Good looking fellow eh?


----------



## lemmywinks (Jan 25, 2004)

that thing looks awesome







.... what is it?


----------



## piranha45 (Apr 8, 2003)

whoa!


----------



## Kory (Jun 5, 2003)

Nice. but what is it?


----------



## lemmywinks (Jan 25, 2004)

looks like some sort of exotic pheasant almost...


----------



## Death in #'s (Apr 29, 2003)

thats got some nice coloration on it

info please


----------



## Burf (Nov 3, 2003)

Lady Amherst's Pheasant (_Chrysolophus amherstiae_)


----------



## lemmywinks (Jan 25, 2004)

haha! i was right, sorta...


----------



## Peacock (Feb 23, 2004)

Chrysolophus amherstiae!!

beautiful specimen!


----------



## Lonald (Jan 10, 2004)

wow


----------



## etb (Nov 6, 2003)

Nice Amherst c*ck bird you wouldnt have any Fire backs would you.


----------



## Atlanta Braves Baby! (Mar 12, 2003)

Wow those are some nice colors on the bird.


----------



## acestro (Jul 7, 2003)

Excellent archosaur! What color!


----------



## etb (Nov 6, 2003)

Yah he seems to have all the right colors where they should be . No yellow in the legs and the crest on top of his head seems to be all red from what I can see.

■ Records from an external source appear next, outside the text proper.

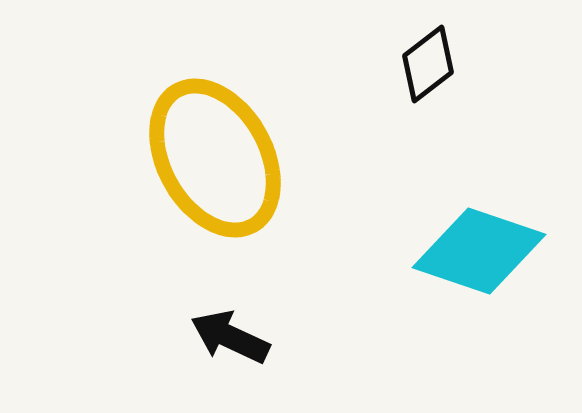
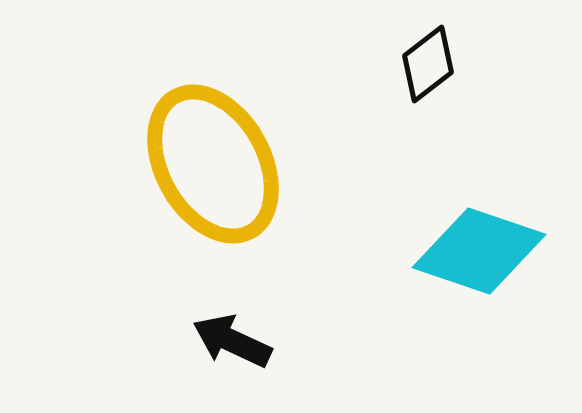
yellow ellipse: moved 2 px left, 6 px down
black arrow: moved 2 px right, 4 px down
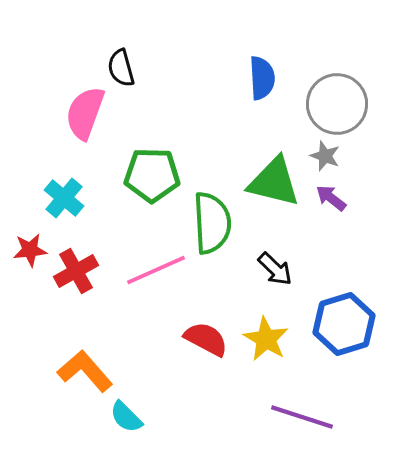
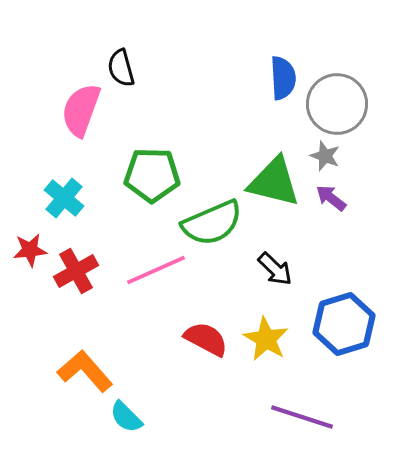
blue semicircle: moved 21 px right
pink semicircle: moved 4 px left, 3 px up
green semicircle: rotated 70 degrees clockwise
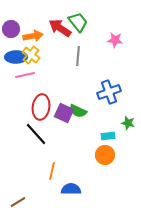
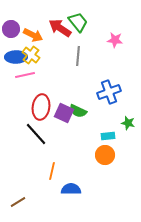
orange arrow: moved 1 px up; rotated 36 degrees clockwise
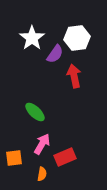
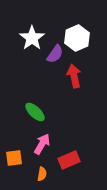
white hexagon: rotated 15 degrees counterclockwise
red rectangle: moved 4 px right, 3 px down
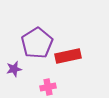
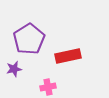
purple pentagon: moved 8 px left, 4 px up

There dosnt seem to be any Golden blood in him very nice.


----------



## CrocKeeper (Dec 26, 2003)

ETB....

You obviously are a bird person with class...I would never own, condone the owning of or allow an impure amhearst into my collection








This bird originates out of San Diego stock...


----------



## etb (Nov 6, 2003)

Very good I remember when they brought that blood in they also got some new White Eared blood at the same time. Me and some of my freinds made the trip down there to check them out .


----------



## One Bad Malafaala (Aug 6, 2003)

WHOAH HOMIE, that sh*t is so perfect it looks CGI. I don't like birds much but that is off the charts


----------